Un gruppo di attori e attrici che hanno vissuto anni memorabili assieme. Anni intensi, dietro la guida di grandi maestri quali Giampiero Frondini, Stefano Cipiciani (il caro Stefano, che non c’è più), Fausto Marchini, Claudio Carini. Tutti membri della Fontemaggiore di Perugia. Claudio Carini: i tuoi insegnamenti mi hanno accompagnata per lunghi anni, incidendo e trasformando la mia vita di ventenne.

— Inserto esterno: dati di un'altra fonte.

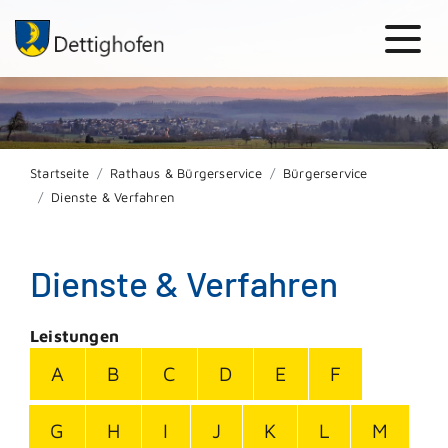
Startseite
Rathaus & Bürgerservice
Bürgerservice
Dienste & Verfahren
Dienste & Verfahren
Leistungen
A
B
C
D
E
F
G
H
I
J
K
L
M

E quei maestri, quei registi, dicevano sempre: “veniamo a Pergine con tanta gioia ed entusiasmo”. Io credo perché quel gruppo di allievi aveva una particolare carica emotiva e tanta voglia di fare e di stare insieme. Eravamo un gruppo affiatatissimo, sempre pronto agli “extra prove”, vale a dire a stare insieme davanti a un piatto di cose buone e accompagnati dalla chitarra del nostro caro Giovanni Ghezzi. Giovanni lo sai, il tuo canto e il tuo ricordo è sempre, costantemente, presente dentro di me e mi manchi tantissimo.
Dopo trent’anni ci sono tornata da regista su quel palco. Chi l’avrebbe mai detto…
L’emozione forte che ho provato sabato scorso è indescrivibile e solo qui, in questo che è chiamato “un blog”, mi sono sentita di esternarla. Accompagnare il mio gruppo, i “PRESTAVOCE”, sulle assi di quel palco mi ha fatto vivere una giornata come fuori dal tempo e con una tachicardia incessante.
Voglio tanto bene al mio gruppo. Sono attori e attrici bravissimi e con grande senso di responsabilità e professionalità. Lo spettacolo che stiamo portando in scena in questo periodo, SOLO MORTI, del nostro autore Alessandro Giuseppe Tedesco, è un qualcosa che ti strappa l’anima solo a pensarlo, figuriamoci a farlo. E sabato a Cavriglia è andato in scena per la quinta volta in un anno. Del resto, Alessandro ci ha abituati ormai a vivere queste emozioni intense, perché ogni suo testo è qualcosa di meraviglioso…
Al prossimo palcoscenico.
13/05/26 (oggi è una data particolare…)
SOLO MORTI di Alessandro Giuseppe Tedesco è andato in scena sabato 9 maggio 2026 al Teatro Comunale di Cavriglia per la regia di Manola Rosadini e prodotto dall’Associazione culturale Paro Paro. Un grande e rinnovato ringraziamento al team di Materiali sonori per averci inclusi in questo importante cartellone teatrale e a tutta la famiglia Bigazzi per averci accolti con tanta gentilezza e professionalità.